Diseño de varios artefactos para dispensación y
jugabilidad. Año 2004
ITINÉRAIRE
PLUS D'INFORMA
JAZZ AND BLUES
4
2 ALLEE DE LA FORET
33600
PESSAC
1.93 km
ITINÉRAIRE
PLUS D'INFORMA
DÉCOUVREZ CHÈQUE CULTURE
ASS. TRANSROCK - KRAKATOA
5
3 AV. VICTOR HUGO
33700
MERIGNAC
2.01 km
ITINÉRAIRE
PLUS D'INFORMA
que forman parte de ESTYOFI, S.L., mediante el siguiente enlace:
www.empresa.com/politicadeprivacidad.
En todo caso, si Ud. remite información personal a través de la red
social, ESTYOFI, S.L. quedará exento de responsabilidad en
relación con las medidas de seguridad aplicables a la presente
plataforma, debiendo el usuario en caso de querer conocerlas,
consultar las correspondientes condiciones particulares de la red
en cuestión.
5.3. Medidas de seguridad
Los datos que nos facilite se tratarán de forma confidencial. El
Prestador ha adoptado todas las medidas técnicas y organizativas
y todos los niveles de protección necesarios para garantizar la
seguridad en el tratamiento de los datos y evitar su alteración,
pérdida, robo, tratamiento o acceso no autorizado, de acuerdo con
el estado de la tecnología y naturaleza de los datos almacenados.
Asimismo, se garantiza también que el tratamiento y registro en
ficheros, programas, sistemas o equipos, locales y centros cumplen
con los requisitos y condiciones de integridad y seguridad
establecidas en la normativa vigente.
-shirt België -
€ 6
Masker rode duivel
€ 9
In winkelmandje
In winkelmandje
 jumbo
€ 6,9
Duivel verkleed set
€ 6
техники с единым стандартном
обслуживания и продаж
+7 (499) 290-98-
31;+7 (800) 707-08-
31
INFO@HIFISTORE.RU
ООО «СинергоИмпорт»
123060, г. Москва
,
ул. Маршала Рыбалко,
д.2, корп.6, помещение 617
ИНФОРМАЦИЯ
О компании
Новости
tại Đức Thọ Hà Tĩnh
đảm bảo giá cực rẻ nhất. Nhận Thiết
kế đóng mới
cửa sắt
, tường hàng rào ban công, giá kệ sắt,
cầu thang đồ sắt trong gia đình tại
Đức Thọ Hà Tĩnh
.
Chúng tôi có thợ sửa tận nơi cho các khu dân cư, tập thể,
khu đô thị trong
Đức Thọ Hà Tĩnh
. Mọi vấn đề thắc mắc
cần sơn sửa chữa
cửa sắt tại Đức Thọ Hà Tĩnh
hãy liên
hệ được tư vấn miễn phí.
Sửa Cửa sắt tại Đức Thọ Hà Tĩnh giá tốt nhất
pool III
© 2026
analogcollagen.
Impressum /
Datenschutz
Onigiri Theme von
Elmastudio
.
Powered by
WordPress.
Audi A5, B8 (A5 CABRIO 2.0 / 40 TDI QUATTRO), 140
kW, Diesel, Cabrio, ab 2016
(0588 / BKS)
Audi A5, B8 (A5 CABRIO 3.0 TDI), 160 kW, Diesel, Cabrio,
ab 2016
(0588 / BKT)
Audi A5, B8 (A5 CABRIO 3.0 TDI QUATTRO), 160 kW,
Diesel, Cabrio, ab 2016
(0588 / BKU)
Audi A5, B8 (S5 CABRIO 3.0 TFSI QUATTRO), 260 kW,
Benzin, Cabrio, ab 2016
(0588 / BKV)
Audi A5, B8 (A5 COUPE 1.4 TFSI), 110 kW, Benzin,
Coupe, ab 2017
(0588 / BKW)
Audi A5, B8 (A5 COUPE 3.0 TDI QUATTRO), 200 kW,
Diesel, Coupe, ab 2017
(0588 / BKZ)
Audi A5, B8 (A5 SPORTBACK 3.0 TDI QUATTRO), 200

----

— BRIEF —
Having found the line with "(0588 / BKV)", transcribe it and each line after it to the end of the entries, with no other lines.

— ANSWER TO THIS EXERCISE —
(0588 / BKV)
Audi A5, B8 (A5 COUPE 1.4 TFSI), 110 kW, Benzin,
Coupe, ab 2017
(0588 / BKW)
Audi A5, B8 (A5 COUPE 3.0 TDI QUATTRO), 200 kW,
Diesel, Coupe, ab 2017
(0588 / BKZ)
Audi A5, B8 (A5 SPORTBACK 3.0 TDI QUATTRO), 200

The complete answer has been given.